======== Data for review
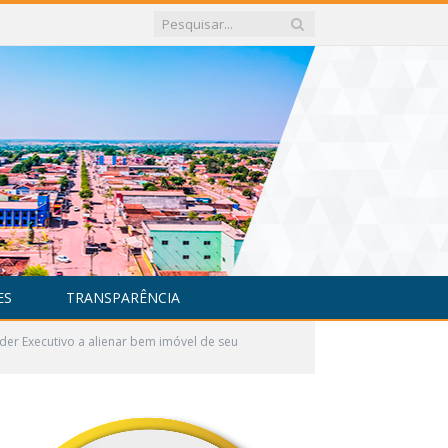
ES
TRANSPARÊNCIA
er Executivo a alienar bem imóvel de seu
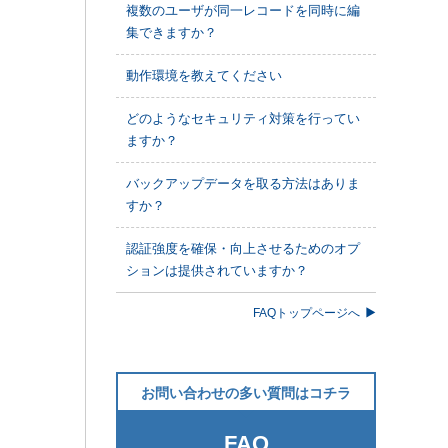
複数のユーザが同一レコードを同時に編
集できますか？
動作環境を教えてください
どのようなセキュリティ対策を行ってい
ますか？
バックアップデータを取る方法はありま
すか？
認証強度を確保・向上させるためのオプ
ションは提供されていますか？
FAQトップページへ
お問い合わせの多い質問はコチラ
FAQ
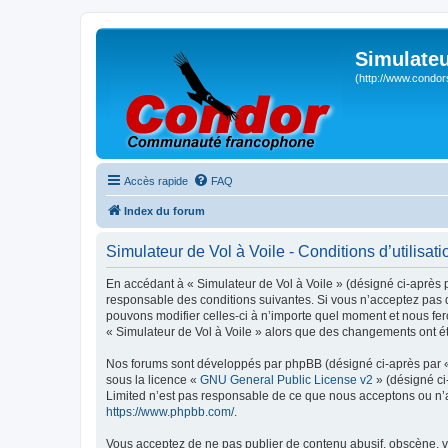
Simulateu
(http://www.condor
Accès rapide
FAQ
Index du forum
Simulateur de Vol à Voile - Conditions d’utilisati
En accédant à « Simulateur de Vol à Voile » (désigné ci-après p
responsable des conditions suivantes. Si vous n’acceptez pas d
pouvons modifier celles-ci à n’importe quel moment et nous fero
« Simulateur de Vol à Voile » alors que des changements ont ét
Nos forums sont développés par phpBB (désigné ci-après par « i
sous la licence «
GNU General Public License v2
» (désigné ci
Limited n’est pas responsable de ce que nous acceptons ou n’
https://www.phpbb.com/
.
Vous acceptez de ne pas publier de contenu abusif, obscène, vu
================
▸ **Exercise directions**:
This task calls for the number of lines in the entries that contain the string "après", with no accompanying text.

▸ **Written response**:
2